Opportunity Zone program starts to take shape in Puerto Rico
The Puerto Rico Department of Economic Development and Commerce (DDEC, in Spanish) has received 42 applications from local and foreign investors looking to develop projects through the Opportunity Zone program, the director of the DDEC’s Business Incentives Office, Carlos Fontán, told News is my Business in a recent interview.
Three applications have already been approved and are in the construction phase.
Campus Popular, a Banco Popular commercial project is already under construction at Hato Rey’s Milla de Oro, or Golden Mile, sector.
Fontán said the other two approved projects are Metro Paseo in San Juan and Parque del Lago in Cidra. Both are housing development projects.
The projects involve the development of residential and commercial real estate for sale, leasing and rental, Fontán said.

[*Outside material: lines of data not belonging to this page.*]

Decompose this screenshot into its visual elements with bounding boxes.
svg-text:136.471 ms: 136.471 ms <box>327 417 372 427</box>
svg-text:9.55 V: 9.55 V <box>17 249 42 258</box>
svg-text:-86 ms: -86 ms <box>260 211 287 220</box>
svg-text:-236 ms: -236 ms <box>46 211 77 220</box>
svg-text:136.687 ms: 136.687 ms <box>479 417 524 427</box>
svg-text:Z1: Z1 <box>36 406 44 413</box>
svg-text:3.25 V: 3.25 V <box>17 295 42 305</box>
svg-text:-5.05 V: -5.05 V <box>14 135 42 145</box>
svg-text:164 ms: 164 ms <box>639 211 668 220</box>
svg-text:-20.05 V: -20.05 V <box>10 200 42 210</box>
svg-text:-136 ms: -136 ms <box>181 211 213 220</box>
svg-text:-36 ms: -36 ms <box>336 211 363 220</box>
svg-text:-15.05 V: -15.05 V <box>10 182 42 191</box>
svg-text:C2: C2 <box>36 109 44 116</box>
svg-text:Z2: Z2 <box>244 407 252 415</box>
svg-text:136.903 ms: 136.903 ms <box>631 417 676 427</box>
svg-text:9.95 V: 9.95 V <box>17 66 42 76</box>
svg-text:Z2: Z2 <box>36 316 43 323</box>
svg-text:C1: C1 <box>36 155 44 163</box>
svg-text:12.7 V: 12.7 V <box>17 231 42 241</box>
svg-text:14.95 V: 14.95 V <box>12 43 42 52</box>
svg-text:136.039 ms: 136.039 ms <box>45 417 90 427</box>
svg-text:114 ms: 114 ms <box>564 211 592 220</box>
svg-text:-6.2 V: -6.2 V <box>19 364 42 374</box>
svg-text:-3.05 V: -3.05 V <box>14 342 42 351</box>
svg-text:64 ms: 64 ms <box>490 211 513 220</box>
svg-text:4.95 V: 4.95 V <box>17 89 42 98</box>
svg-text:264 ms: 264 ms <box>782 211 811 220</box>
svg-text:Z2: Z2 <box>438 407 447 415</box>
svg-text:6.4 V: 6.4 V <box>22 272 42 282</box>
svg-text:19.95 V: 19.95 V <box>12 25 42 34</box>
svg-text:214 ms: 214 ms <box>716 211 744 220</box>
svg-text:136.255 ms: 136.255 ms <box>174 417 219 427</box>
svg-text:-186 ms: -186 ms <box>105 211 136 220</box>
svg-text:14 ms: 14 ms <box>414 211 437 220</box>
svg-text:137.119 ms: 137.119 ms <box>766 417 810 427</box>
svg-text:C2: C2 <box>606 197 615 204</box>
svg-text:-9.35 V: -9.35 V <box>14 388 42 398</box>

Without offering specific details on the three projects that have been approved because of confidential reasons, Fontán said another 10 projects should be approved soon under the Opportunity Zone program.

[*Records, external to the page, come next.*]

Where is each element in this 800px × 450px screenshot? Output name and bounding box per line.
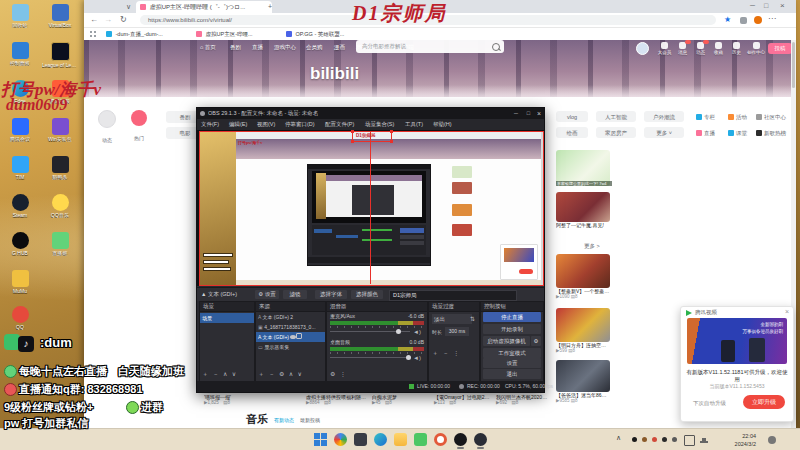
cat-vlog[interactable]: vlog: [556, 111, 588, 122]
cat-home[interactable]: 家居房产: [596, 127, 636, 138]
bookmark-star-icon[interactable]: ★: [724, 15, 731, 24]
refresh-icon[interactable]: ↻: [120, 15, 127, 24]
selection-handle[interactable]: [351, 130, 354, 133]
bookmark-item[interactable]: 虚拟UP主区-哔哩...: [196, 28, 276, 40]
clock[interactable]: 22:04 2024/3/2: [716, 432, 756, 448]
tray-app-icon[interactable]: [642, 437, 647, 442]
desktop-icon-mumu[interactable]: MuMu: [2, 270, 38, 294]
nav-bangumi[interactable]: 番剧: [230, 41, 241, 53]
remove-transition-icon[interactable]: －: [442, 350, 448, 356]
user-action-creator[interactable]: 创作中心: [746, 42, 766, 55]
popup-upgrade-button[interactable]: 立即升级: [743, 395, 785, 409]
more-videos-link[interactable]: 更多 >: [584, 243, 600, 250]
source-item-text2[interactable]: A 文本 (GDI+) 2: [256, 312, 325, 322]
wechat-taskbar-icon[interactable]: [414, 433, 427, 446]
new-tab-button[interactable]: +: [268, 0, 272, 13]
mixer-ch2-slider-knob[interactable]: [406, 355, 411, 360]
link-articles[interactable]: 专栏: [696, 112, 715, 122]
obs-taskbar-icon[interactable]: [454, 433, 467, 446]
video-card[interactable]: 【明日方舟】连抽空肉狗！赏 ▶599 ▤8: [556, 308, 610, 353]
scenes-header[interactable]: 场景: [200, 302, 254, 312]
transition-menu-icon[interactable]: ⋮: [453, 350, 459, 356]
stop-streaming-button[interactable]: 停止直播: [483, 312, 541, 322]
desktop-icon-virtualbox[interactable]: VirtualBox: [42, 4, 78, 28]
bookmark-item[interactable]: OP.GG - 英雄联盟...: [286, 28, 370, 40]
source-item-display-capture[interactable]: ▭ 显示器采集: [256, 342, 325, 352]
desktop-icon-league-of-legends[interactable]: League of Legends: [42, 42, 78, 68]
browser-menu-icon[interactable]: ⋯: [768, 14, 776, 23]
start-recording-button[interactable]: 开始录制: [483, 324, 541, 334]
user-action-favorites[interactable]: 收藏: [710, 42, 727, 55]
browser-tab[interactable]: 虚拟UP主区-哔哩哔哩 (゜-゜)つロ...: [136, 1, 272, 13]
quick-hot-entry[interactable]: 热门: [128, 110, 150, 144]
popup-close-icon[interactable]: ×: [785, 308, 789, 315]
transition-stepper-icon[interactable]: ⇅: [470, 314, 475, 324]
exit-button[interactable]: 退出: [483, 369, 541, 379]
user-action-messages[interactable]: 消息: [674, 42, 691, 55]
nav-home[interactable]: ⌂ 首页: [200, 41, 216, 53]
obs-preview[interactable]: 打号pw/海千v: [197, 130, 544, 286]
tray-chevron-icon[interactable]: ∧: [616, 434, 621, 442]
source-settings-button[interactable]: ⚙ 设置: [255, 290, 279, 299]
menu-tools[interactable]: 工具(T): [405, 119, 423, 130]
settings-button[interactable]: 设置: [483, 358, 541, 368]
mixer-ch1-slider-knob[interactable]: [396, 329, 401, 334]
cat-ai[interactable]: 人工智能: [596, 111, 636, 122]
widgets-icon[interactable]: [354, 433, 367, 446]
music-tab-latest[interactable]: 最新投稿: [300, 417, 320, 423]
tab-search-chevron-icon[interactable]: ∨: [126, 0, 131, 13]
selection-handle[interactable]: [351, 140, 354, 143]
start-button[interactable]: [314, 433, 327, 446]
scrollbar-thumb[interactable]: [792, 42, 795, 88]
cat-outdoor[interactable]: 户外潮流: [644, 111, 684, 122]
quick-dynamic-entry[interactable]: 动态: [96, 110, 118, 146]
link-classroom[interactable]: 课堂: [728, 128, 747, 138]
mixer-ch1-slider[interactable]: [330, 331, 410, 332]
desktop-icon-control-panel[interactable]: 控制面板: [2, 42, 38, 66]
profile-avatar[interactable]: [754, 16, 762, 24]
video-card[interactable]: '喵班报一报' ▶1,825 ▤8: [204, 394, 296, 405]
scene-item[interactable]: 场景: [200, 313, 254, 323]
mixer-config-icon[interactable]: ⚙: [330, 371, 335, 377]
window-close-button[interactable]: ×: [780, 0, 785, 12]
cat-painting[interactable]: 绘画: [556, 127, 588, 138]
transitions-header[interactable]: 场景过渡: [429, 302, 479, 312]
obs-minimize-button[interactable]: ─: [514, 108, 518, 119]
menu-profile[interactable]: 配置文件(P): [325, 119, 354, 130]
pick-font-button[interactable]: 选择字体: [315, 290, 347, 299]
search-taskbar-icon[interactable]: [334, 433, 347, 446]
desktop-icon-goose-duck[interactable]: 鹅鸭杀: [42, 156, 78, 180]
user-action-dynamic[interactable]: 动态: [692, 42, 709, 55]
desktop-icon-qq[interactable]: QQ: [2, 306, 38, 330]
user-action-history[interactable]: 历史: [728, 42, 745, 55]
menu-edit[interactable]: 编辑(E): [229, 119, 247, 130]
remove-scene-icon[interactable]: －: [212, 371, 218, 377]
desktop-icon-recycle-bin[interactable]: 回收站: [2, 4, 38, 28]
menu-scene-collection[interactable]: 场景集合(S): [365, 119, 394, 130]
post-button[interactable]: 投稿: [768, 43, 792, 54]
bilibili-logo[interactable]: bilibili: [310, 64, 359, 84]
mixer-menu-icon[interactable]: ⋮: [340, 371, 346, 377]
menu-help[interactable]: 帮助(H): [433, 119, 452, 130]
nav-live[interactable]: 直播: [252, 41, 263, 53]
link-new-songs[interactable]: 新歌热榜: [756, 128, 786, 138]
search-icon[interactable]: [492, 43, 500, 51]
tray-mic-icon[interactable]: [672, 437, 677, 442]
tray-app-icon[interactable]: [662, 437, 667, 442]
duration-field[interactable]: 300 ms: [445, 327, 469, 336]
video-card[interactable]: 【電Omayor】过电期2.2期 ▶113 ▤8: [434, 394, 490, 405]
obs-close-button[interactable]: ×: [537, 108, 541, 119]
selection-handle[interactable]: [390, 140, 393, 143]
transition-select[interactable]: 淡出: [432, 314, 472, 324]
app-taskbar-icon[interactable]: [474, 433, 487, 446]
add-source-icon[interactable]: ＋: [258, 371, 264, 377]
bookmark-item[interactable]: -dum-直播_-dum-...: [106, 28, 186, 40]
window-minimize-button[interactable]: ─: [750, 0, 755, 12]
lock-icon[interactable]: [296, 333, 302, 339]
desktop-icon-tencent-meeting[interactable]: 腾讯会议: [2, 118, 38, 142]
add-transition-icon[interactable]: ＋: [432, 350, 438, 356]
nav-vip-shop[interactable]: 会员购: [306, 41, 323, 53]
remove-source-icon[interactable]: －: [268, 371, 274, 377]
search-box[interactable]: 高分电影推荐解说: [356, 40, 504, 53]
video-card[interactable]: 【爸爸活】迷当年86的温大 ▶9585 ▤8: [556, 360, 610, 403]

“The three projects have been approved under the Opportunity Zones program are cases that I say it’s not about the quantity it’s about the quality because these projects will create many jobs,” he said.
“I can’t get into details, but we know that [Banco] Popular received a decree, but I can’t say how much they are going to invest or how many jobs they will create. What I can say is that the approved decrees will create thousands of jobs, more than 1,500. In addition, almost $300 million will be invested,” he said.
The DDEC official said all three approved projects are very “significant projects,” and noted that even as the government agency approves hundreds of decrees under other laws, these “won’t reach the investment and the jobs that will be created by these Opportunity Zone [projects] because of the nature of the program.”
“What the program incentivizes is the development of real estate, for sale or rent, and in that sense some 42 applications have been submitted that if you compare with other incentives, you would think there a not that many applications, but the reality is that due to the program’s nature, these are projects of greater scope,” Fontán said.
The DDEC expects that more than $650 million will be invested, and some 2,500 jobs would be created in Opportunity Zone projects. Ten of the 42 applications will receive a decree soon, while the rest are still being evaluated, Fontán assured.
He said the process of awarding tax decrees under this program has taken longer than granting tax breaks under other laws in Act 60, also known as the Incentives Code, because “this program is new, it didn’t exist before.”
“And these cases are a lot more complicated than cases such as export decrees, because of all the dispositions in the law and scope of the decree,” he explained.
And, amid the COVID-19 pandemic, applications sent in for the DDEC’s consideration dropped. Nevertheless, applications did pick up again, the official further noted.
For example, Fontán said that in 2020 the DDEC received six Opportunity Zone applications, in 2021 it received 17, and in 2022 it received 19 applications.
“We have seen an increment,” he said.
Fontán added that the DDEC is promoting the program at all forums the agency participates in and through social media, but he noted that he doesn’t want to send a message saying, “that the process is paralyzed because it isn’t.”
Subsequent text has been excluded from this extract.